As part of the communication department's distance education initiative, I have become deeply immersed in Internet teaching. Technology is becoming a key component in the learning experience. Educators are striving to enhance the classroom experience through new methods that connect with technology-oriented students.
The FreeLearning seminar brought keynote speakers together to share important updates in classroom connectivity. After pondering some of those techniques over the weekend (much during a metric century I rode Saturday) I'd like to comment on just four: Avatars and virtual reality, gamification, badging and the flipped classroom.
The state of North Carolina has a new mandate, that professors are responsible to assist in placing graduates in competitive jobs, then tracking their progress. Based on that dictate, I'd like to vet each teaching technique through a career/workplace mindset:
Avatars: I have seen amazing examples of the virtual university. Students assume a personal avatar, then attend classes, to to offices, or meet for small group discussions. It's an other-world experience and in that I wonder if a virtual existence is practical. First, the virtual teaching environments I have reviewed are opulent in nature, there are no students with physical challenges, no one is overweight, and no unattractive individuals exist. Should we be projecting a platform that can't be achieved? Should those who must face challenges assume a perfected avatar state? I am also concerned about building authentic character. Many students I encounter cannot verbalize well and are intimidated to present in a group setting. We may want to consider having our students gain courage and strength in who they are, not a virtual being they project themselves into.
Badging: This technique is building from the grade school level up and is now permeating into graduate-lever certificate programs. It's the instant recognition and gratification model. The Chronicle of Higher Education reports:
At the free online-education provider Khan Academy, for instance, students get a "Great Listener" badge for watching 30 minutes of videos from its collection of thousands of short educational clips. With enough of those badges, paired with badges earned for passing standardized tests administered on the site, users can earn the distinction of "Master of Algebra" or other "Challenge Patches."
I believe it is good to encourage and acknowledge success, but in the workplace, one seldom gets a slap on the back and kudos for doing the job. In sales, it's called a commission, but in most other roles, good performance is expected. My badges come in the form of heartfelt emails, sent to students who are clearly rising well above the class norm. I agree we should encourage whenever possible, but badging for what should be expected class effort may set unrealistic expectations post-graduation.
Gamification: I have been told it's what students want, or that it's how they learn best; whatever the motivation. Gaming in the classroom is gaining popularity and exposure. During one of our presentations, I saw a game this simulated the TV show Jeopardy, where students can pick a category and dollar amount to reveal a quiz questions. Students compete as teams and amass dollar scores.
Another educational game provided a war simulation. Get the answer right and your team can launch a few heat seeking missiles at the opponent's shoreline. Other games simulate marathon running or even boat racing.
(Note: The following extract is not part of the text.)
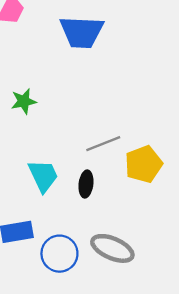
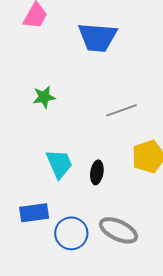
gray line: (103, 144) -> (121, 110), moved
I'm interested in bringing games into the classroom. For example, how about game theory, where students learn to make logical and strategic decisions in the face of conflict. Or, how about a case study where a sales associate states, "I had the account almost sold, but then Billy Smith got in for an 11th hour pitch. He was fast on his feet and took that client right out from under us. Billy sure has a lot of game." Business is many times more like a chess game and I believe we need to educate our students to play well and win.
Flipped classroom: There are quite a few variations of this model, but an example would be students who view a pre-recorded course lecture, then attend class for break out groups and discussion. The course is "flipped" in that the traditional lecture is conducted externally, while the student discussion moves into the classroom where the instructor can facilitate learning.
This makes sense in a business context. Due diligence prior to a meeting is essential; one examines and digests the material available and when the meeting congregates, the group pushes into forming the best solutions that impact sales and profitability. I'd like to integrate the flipped classroom into my next seated courses, then track the outcome. My concern is that students must be able to comprehend the lecture material on their own. If that does not prove to be the case, I'll modify to assure they understand the basics prior to looking for outcomes.
It's a great time to be an educator and to examine the tools available through technology. However, I'd suggest we move forward with some caution, to assure we're delivering the product that will best arm our students to achieve their highest potential within the realities of corporate America.